Reference

Supported Document Types

Published April 16, 2026 · By Equalify Tech Team

Supported document types

Equalify Reflow is designed for course materials — syllabi, academic papers, policy documents, and presentations. This page is a quick lookup for what's in scope, what the pipeline produces, and where quality drops off.
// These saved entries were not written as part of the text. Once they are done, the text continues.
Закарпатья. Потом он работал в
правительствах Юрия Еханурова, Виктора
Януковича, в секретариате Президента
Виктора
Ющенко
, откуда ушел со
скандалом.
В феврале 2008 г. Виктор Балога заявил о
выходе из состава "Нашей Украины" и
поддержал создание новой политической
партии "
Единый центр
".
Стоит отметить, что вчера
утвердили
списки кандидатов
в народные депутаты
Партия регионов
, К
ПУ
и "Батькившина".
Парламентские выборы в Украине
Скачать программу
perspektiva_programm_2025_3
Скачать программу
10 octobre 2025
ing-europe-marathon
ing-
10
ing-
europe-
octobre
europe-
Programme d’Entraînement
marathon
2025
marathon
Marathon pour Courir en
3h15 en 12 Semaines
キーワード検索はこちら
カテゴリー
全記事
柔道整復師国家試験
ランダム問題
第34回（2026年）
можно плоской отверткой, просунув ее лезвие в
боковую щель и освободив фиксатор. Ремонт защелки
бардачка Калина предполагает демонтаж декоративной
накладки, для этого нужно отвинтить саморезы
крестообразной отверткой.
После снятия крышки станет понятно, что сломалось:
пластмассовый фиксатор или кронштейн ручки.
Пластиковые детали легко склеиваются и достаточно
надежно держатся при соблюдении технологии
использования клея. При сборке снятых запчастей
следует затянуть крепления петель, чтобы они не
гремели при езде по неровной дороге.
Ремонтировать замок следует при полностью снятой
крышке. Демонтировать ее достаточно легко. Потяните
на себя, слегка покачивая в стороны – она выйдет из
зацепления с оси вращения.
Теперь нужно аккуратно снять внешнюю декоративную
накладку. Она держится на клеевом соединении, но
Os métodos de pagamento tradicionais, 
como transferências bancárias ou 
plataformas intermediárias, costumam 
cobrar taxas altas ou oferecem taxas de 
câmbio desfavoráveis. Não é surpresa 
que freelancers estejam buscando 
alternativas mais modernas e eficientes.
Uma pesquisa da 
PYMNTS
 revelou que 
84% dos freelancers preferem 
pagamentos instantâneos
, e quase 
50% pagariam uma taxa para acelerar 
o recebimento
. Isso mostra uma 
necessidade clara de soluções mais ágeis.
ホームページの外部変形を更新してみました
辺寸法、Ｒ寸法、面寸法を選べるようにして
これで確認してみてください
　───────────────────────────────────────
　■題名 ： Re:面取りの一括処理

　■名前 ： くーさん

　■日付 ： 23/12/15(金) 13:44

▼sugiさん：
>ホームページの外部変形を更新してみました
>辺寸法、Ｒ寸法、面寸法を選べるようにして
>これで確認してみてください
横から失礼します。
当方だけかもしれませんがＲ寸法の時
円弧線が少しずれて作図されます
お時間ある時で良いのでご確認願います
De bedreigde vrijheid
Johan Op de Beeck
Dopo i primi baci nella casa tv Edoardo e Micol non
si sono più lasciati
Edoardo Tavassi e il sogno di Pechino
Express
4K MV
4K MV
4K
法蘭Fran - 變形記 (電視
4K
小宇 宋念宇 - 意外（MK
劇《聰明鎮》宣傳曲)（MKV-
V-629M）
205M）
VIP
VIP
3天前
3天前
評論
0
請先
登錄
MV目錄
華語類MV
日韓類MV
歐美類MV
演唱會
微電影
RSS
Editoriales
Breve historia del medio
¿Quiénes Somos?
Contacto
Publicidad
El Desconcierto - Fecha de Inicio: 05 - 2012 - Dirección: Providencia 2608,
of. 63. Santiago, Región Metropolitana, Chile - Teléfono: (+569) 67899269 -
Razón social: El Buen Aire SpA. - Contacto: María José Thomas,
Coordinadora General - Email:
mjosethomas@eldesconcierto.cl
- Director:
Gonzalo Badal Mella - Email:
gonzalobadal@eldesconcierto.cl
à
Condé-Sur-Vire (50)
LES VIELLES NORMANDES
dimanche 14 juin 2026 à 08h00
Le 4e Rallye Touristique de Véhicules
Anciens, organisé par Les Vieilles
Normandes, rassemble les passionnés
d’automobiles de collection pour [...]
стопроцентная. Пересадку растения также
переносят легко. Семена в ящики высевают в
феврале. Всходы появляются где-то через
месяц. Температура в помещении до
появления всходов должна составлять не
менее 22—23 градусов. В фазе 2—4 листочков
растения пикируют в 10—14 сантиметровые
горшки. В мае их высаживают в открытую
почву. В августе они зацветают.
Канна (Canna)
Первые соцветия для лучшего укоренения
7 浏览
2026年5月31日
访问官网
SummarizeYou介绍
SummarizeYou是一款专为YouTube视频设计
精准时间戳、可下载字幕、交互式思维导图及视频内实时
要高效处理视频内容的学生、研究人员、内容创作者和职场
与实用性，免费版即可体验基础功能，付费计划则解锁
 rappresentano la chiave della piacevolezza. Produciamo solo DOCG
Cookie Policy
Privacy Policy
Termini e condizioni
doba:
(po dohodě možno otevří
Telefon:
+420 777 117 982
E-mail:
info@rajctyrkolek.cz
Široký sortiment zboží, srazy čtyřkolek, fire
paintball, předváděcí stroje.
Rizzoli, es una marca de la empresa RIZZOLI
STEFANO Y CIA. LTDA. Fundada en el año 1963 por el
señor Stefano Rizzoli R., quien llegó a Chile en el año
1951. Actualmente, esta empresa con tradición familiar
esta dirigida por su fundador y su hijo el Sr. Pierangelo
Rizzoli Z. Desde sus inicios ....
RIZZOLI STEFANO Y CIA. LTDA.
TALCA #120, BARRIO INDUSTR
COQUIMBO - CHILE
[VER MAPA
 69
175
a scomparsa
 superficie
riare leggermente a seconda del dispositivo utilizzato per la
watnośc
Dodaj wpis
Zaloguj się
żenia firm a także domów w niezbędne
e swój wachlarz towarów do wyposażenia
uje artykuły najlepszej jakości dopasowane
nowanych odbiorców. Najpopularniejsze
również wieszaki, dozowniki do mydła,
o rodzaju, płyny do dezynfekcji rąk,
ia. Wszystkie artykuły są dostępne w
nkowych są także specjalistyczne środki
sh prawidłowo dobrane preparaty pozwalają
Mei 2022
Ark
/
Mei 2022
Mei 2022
For the judgement side — how to evaluate a specific conversion — see interpret the output.

Size limits

Limit	Value	Behaviour when exceeded
File size	100 MB	API rejects with `413 Payload Too Large` at submission
Page count	50 pages	Job moves to `failed` status with error: `PDF has N pages, which exceeds the maximum of 50. Please split into smaller documents.`

Documents close to the 50-page ceiling also incur the most cost (roughly linear in page count — plan ~$0.08–0.10 per page for a Haiku-tier run).

Quality by document type

Document type	Typical quality	Common issues
Syllabi and course materials	High	Occasional heading-level disagreements
Policy documents	High	Complex nested numbering schemes
Letters and memos	High	Letterhead content may be over-described
Academic chapters	Medium	Footnote ordering, reading order in multi-column layouts
Presentations (slides)	Medium	Slide boundaries, text embedded in images
Infographics and posters	Lower	Spatial relationships lost when linearised
Brochures with complex layouts	Lower	Multi-column reading order confusion

The pipeline emits warnings on the job response for document types it handles poorly, visible in both the API response and the viewer.

Known limitations

The following are outside current scope and will produce lower-quality output:

Scanned multi-column academic chapters — reading order across columns is unreliable for scanned content
Heavy infographics — spatial relationships (flow diagrams, org charts) flatten into linear text
Mathematical equations — complex LaTeX formulas are not fully supported
Bilingual scanned documents — OCR quality degrades with mixed-language scanned content
Very long documents — while the technical limit is 50 pages, quality and cost scale with complexity; documents over ~40 pages may benefit from being split along natural section boundaries

What the output contains

Every completed job produces:

result.md — a single markdown file with the full document content (semantic headings H1–H6, alt text on images, accessible tables with header rows, reconstructed lists, inline hyperlinks, logical reading order)
Figures — individual image files (PNG) for each extracted figure/chart/diagram, each tied to a figure_id referenced from the markdown
Change ledger — a JSON record of every edit the pipeline made, with before/after text and a one-sentence reason per edit
Bundle — optional ZIP of the above, downloadable from the /bundle endpoint

Decorative images (logos, spacers) are identified and left with empty alt text, following WCAG best practices. Informational images get descriptive alt text generated by the image sub-agent.